Determine the frequency and prognostic value of circulating Epstein-Barr virus (EBV) DNA copy number in angioimmunoblastic T-cell lymphoma (AITL) patients who were treated with dose-adjusted etoposide, prednisone, vincristine, cyclophosphamide and doxorubicin (DA-EPOCH) regimens.

Materials and Methods

Sixty newly-diagnosed AITL patients were retrospectively enrolled in the present study. All patients were treated with DA-EPOCH regimen.


Twenty-two subjects (36.7%) had a EBV DNA-positive test at diagnosis. EBV DNA‒positive patients were associated with lower lymphocyte-monocyte ratio (p=0.024). Median follow-up was 40 months (range, 14 to 100 months). The overall response rate for all the 60 AITL patents were 71.7% (95% confidence interval [CI], 58.6 to 82.5) with 3-year progressive-free survival (PFS) rate of 30.9%±6.1% and overall survival (OS) rate of 60.1%±6.6%. Not only did PFS estimation differ between the EBV DNA‒positive and EBV DNA‒negative group (hazard ratio [HR], 2.24; 95% CI, 1.15 to 4.35; p=0.006), but also worse OS was observed in the pretreatment EBV DNA‒positive group than in the EBV DNA‒negative group (HR, 2.74; 95% CI, 1.22 to 6.19; p=0.006). EBV DNA test positivity was independent prognostic marker for both PFS (HR, 2.17; 95% CI, 1.17 to 4.00; p=0.014) and OS (HR, 3.24; 95% CI, 1.48 to 7.11; p=0.004) after adjusting International Prognostic Index and prognostic index for AITL score. Reduction in EBV copies was significantly associated with therapy-response.

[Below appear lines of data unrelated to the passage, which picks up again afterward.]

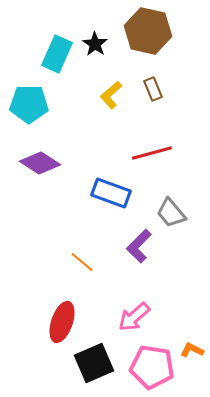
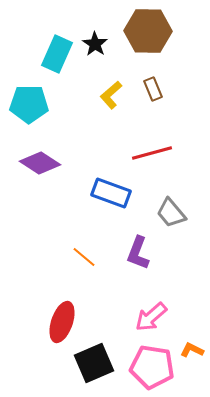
brown hexagon: rotated 12 degrees counterclockwise
purple L-shape: moved 1 px left, 7 px down; rotated 24 degrees counterclockwise
orange line: moved 2 px right, 5 px up
pink arrow: moved 17 px right
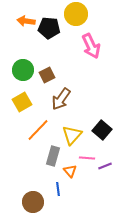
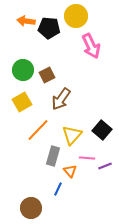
yellow circle: moved 2 px down
blue line: rotated 32 degrees clockwise
brown circle: moved 2 px left, 6 px down
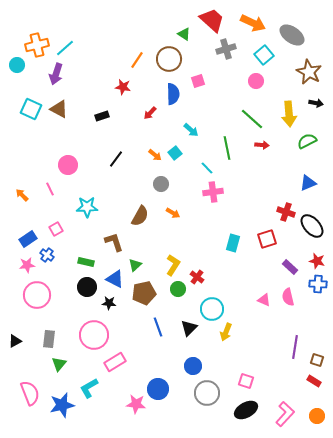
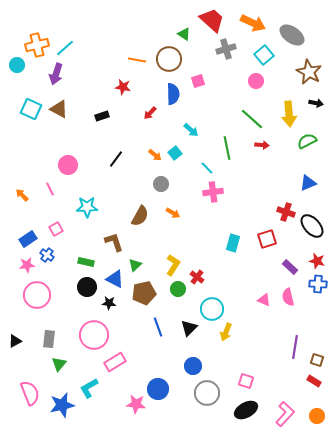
orange line at (137, 60): rotated 66 degrees clockwise
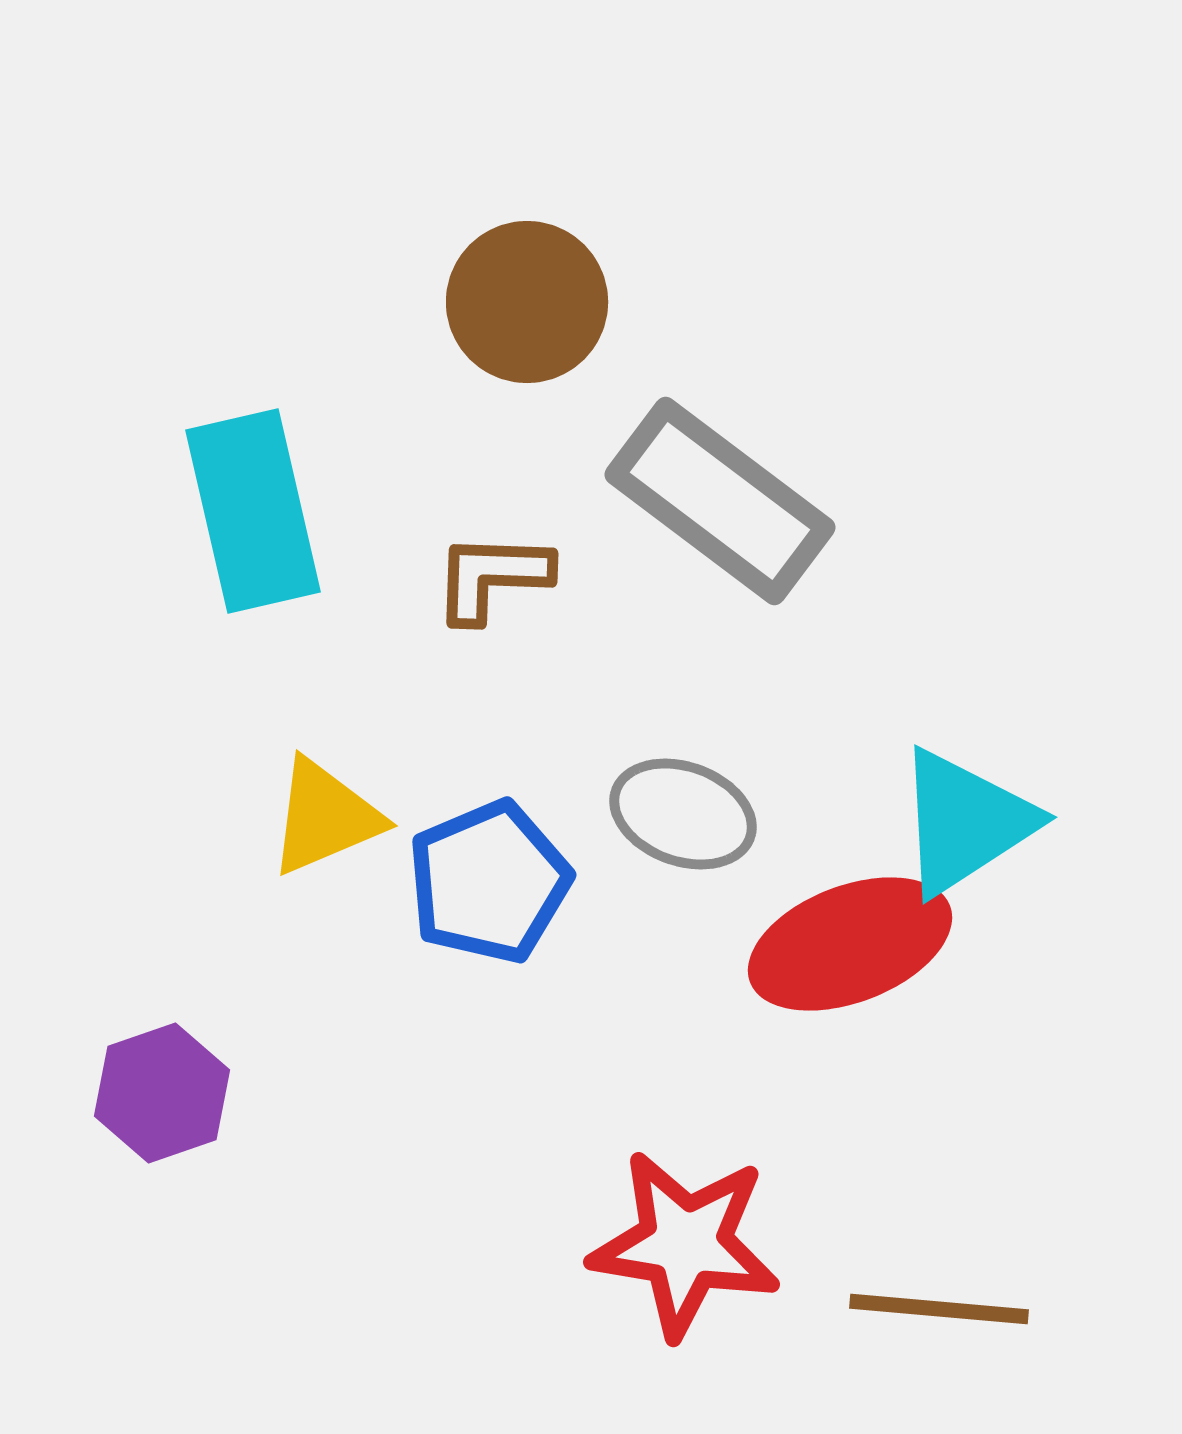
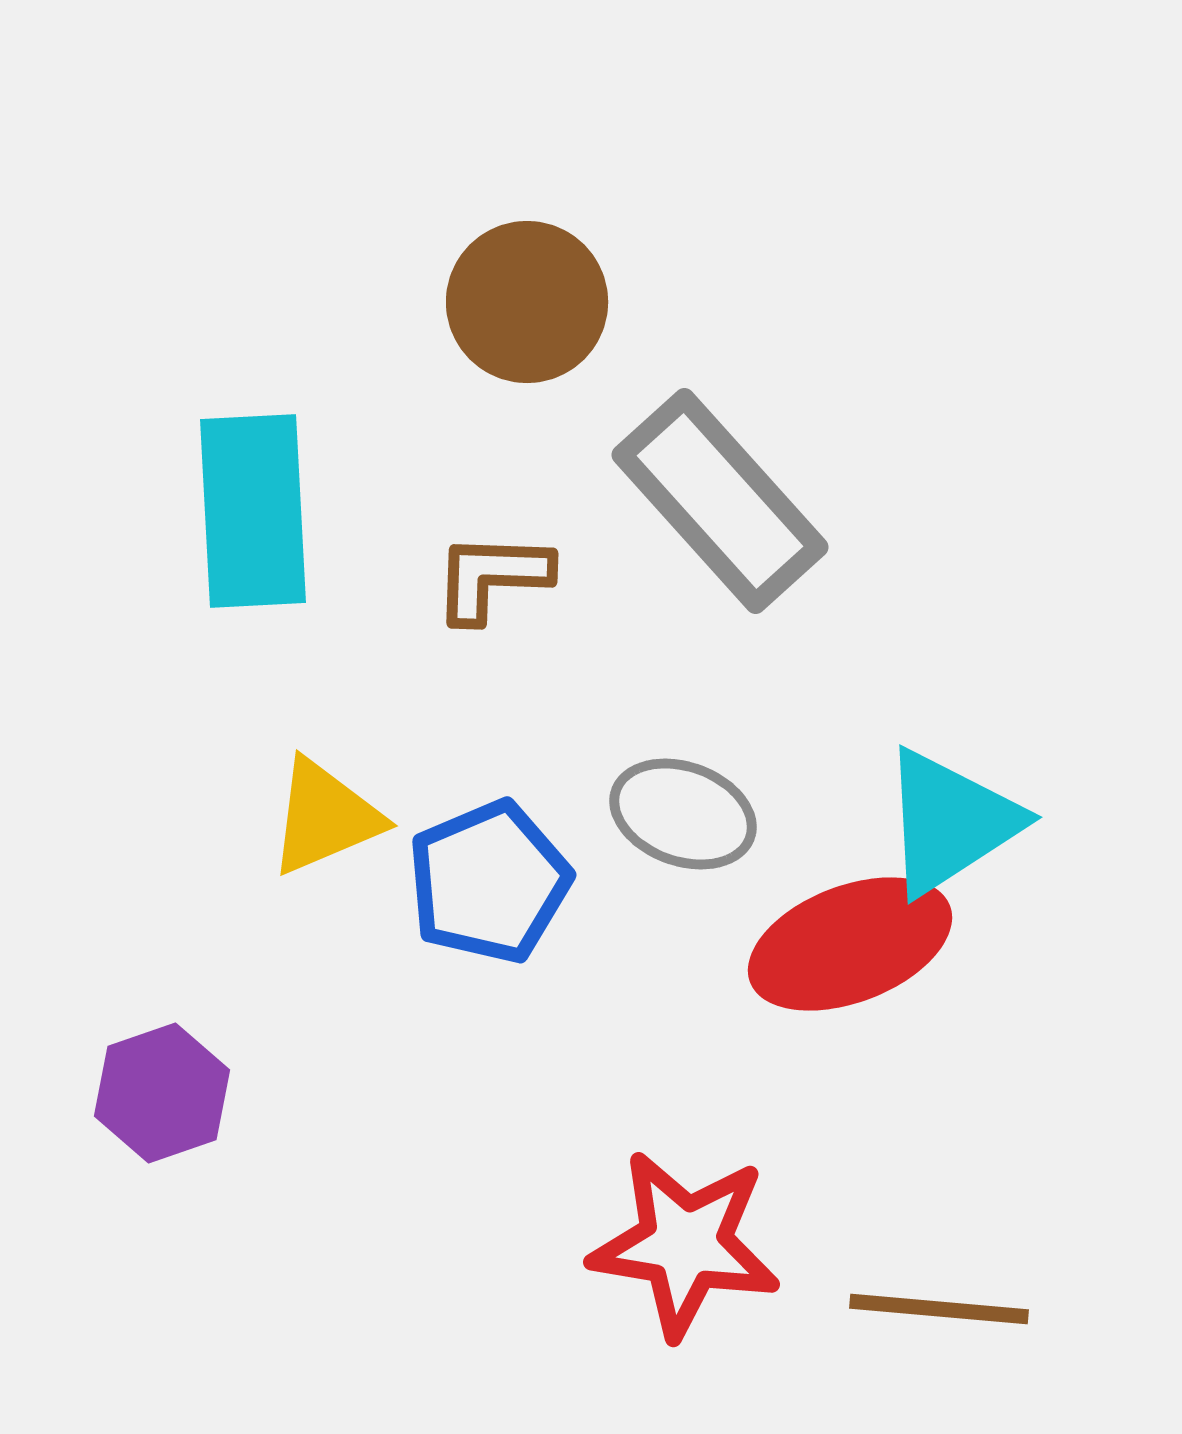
gray rectangle: rotated 11 degrees clockwise
cyan rectangle: rotated 10 degrees clockwise
cyan triangle: moved 15 px left
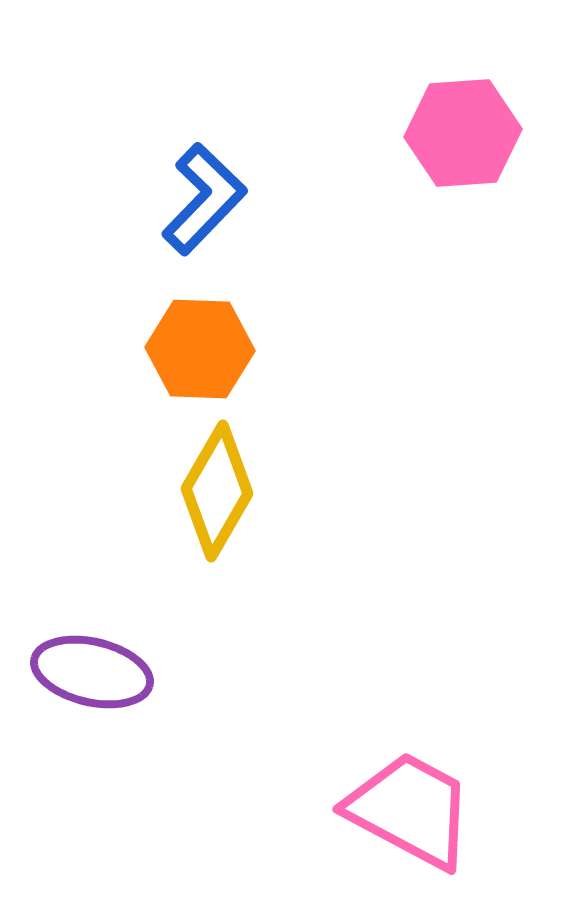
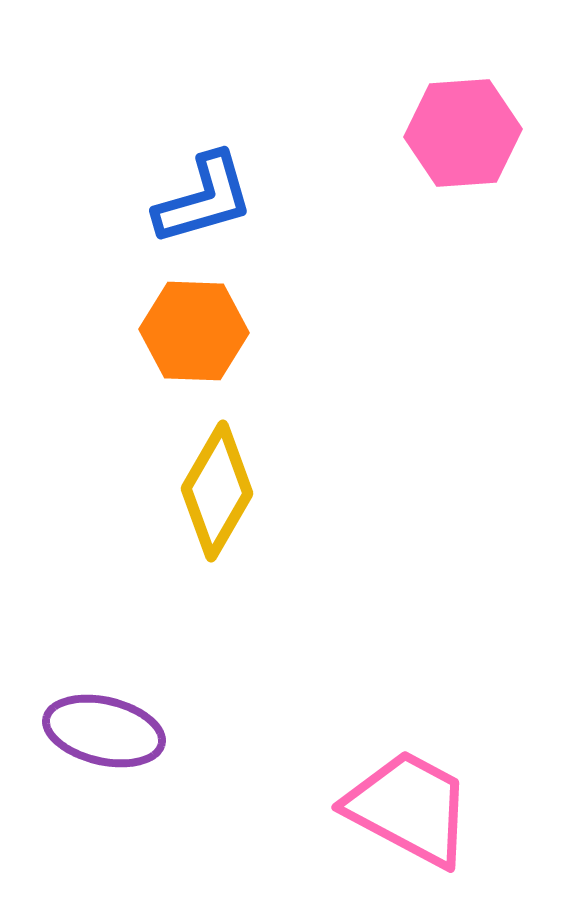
blue L-shape: rotated 30 degrees clockwise
orange hexagon: moved 6 px left, 18 px up
purple ellipse: moved 12 px right, 59 px down
pink trapezoid: moved 1 px left, 2 px up
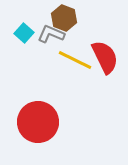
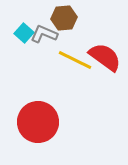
brown hexagon: rotated 25 degrees counterclockwise
gray L-shape: moved 7 px left
red semicircle: rotated 28 degrees counterclockwise
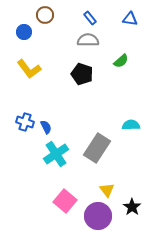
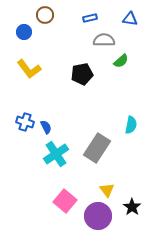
blue rectangle: rotated 64 degrees counterclockwise
gray semicircle: moved 16 px right
black pentagon: rotated 30 degrees counterclockwise
cyan semicircle: rotated 102 degrees clockwise
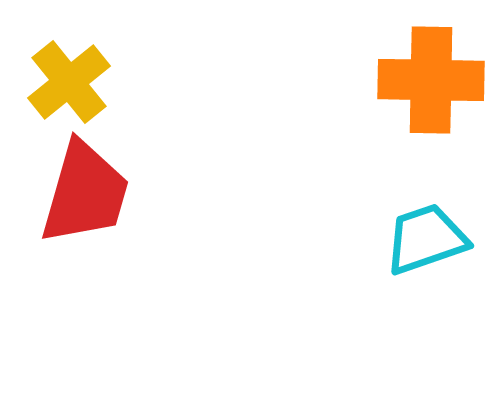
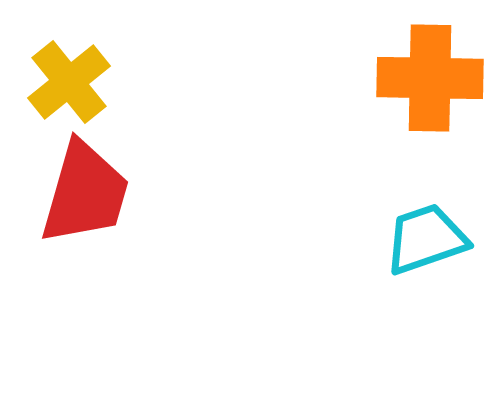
orange cross: moved 1 px left, 2 px up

Circulating EBV DNA level was an important prognostic and monitoring marker for AITL patients who treated with DA-EPOCH regimens which cannot improve outcomes for AITL patients.


Angioimmunoblastic T-cell lymphoma (AITL) is one of the most frequent peripheral T-cell lymphomas and clinically characterized by widespread lymphadenopathy, and commonly, extranodal disease, immune-mediated hemolysis, and polyclonal hypergammaglobulinemia [1]. Both the neoplastic T cells of T follicular helper (TFH) cells and tumor microenvironment (TEM) which contained reactive component made of small lymphocytes, histiocytes, eosinophils, plasma cells, and B immunoblasts are involved in the maintenance of tumor cell viability [2,3].
Within this AITL TEM, some of the B immnunoblasts are Epstein-Barr virus (EBV)‒positive, which can drive the development of a EBV-positive B-cell lymphoma [4]. However, the pathogenetic role of EBV infection/reactivation of these B cells in AITL development is unclear. It is unknown whether EBV-positive B cells are involved in AITL lymphomagenesis and development of the TEM or merely occur as a sequence of an underlying “immune dysfunction” [4-6]. The prognostic roles of EBV DNA in plasma or whole blood have been explored in many other EBV-associated lymphomas [7-12]. However, no studies were specially focused on the prognostic role of EBV DNA in whole blood for AITL patients. In this study, we focused on the frequency and prognostic roles of EBV DNA in 60 AITL patients who were all treated with the regimen of dose-adjusted etoposide, prednisone, vincristine, cyclophosphamide and doxorubicin (DA-EPOCH) [13,14].

Materials and Methods

1. Subjects

Sixty consecutive newly-diagnosed AITL patients were enrolled in this study from February, 2009 to November, 2015. Diagnosis of AITL was based on criteria of 2008 World Health Organization classification [1]. Baseline clinical characteristics were totally available, including age, sex, Ann Arbor stage, B symptoms, Eastern Cooperative Oncology Group (ECOG) performance status, extranodal sites, lactate dehydrogenase (LDH), platelet counts (PLT), lymphocytemonocyte ratio (LMR), bone marrow involvement (BMI), prognostic index for angioimmunoblastic T-cell lymphoma (PIAI) score (which including age > 60, ECOG performance status > 2, extranodal sites of disease > 1, presence of B symptoms, and a PLT < 150×109/L). Furthermore, anti-EBV antibody tests (Epstein-Barr nuclear antigen [EBNA]-IgG, EBV-CA-IgG, EBV-CA-IgA, EBV-CA-IgM, and EBV-EA-IgG) were done in some subjects. All patients were treated with DA-EPOCH regimen [13,14]. Response criteria were reported using standard criteria [15] and response were classified as complete response (CR), unconfirmed CR (CRu), partial response (PR), stable disease, and progressive disease (PD).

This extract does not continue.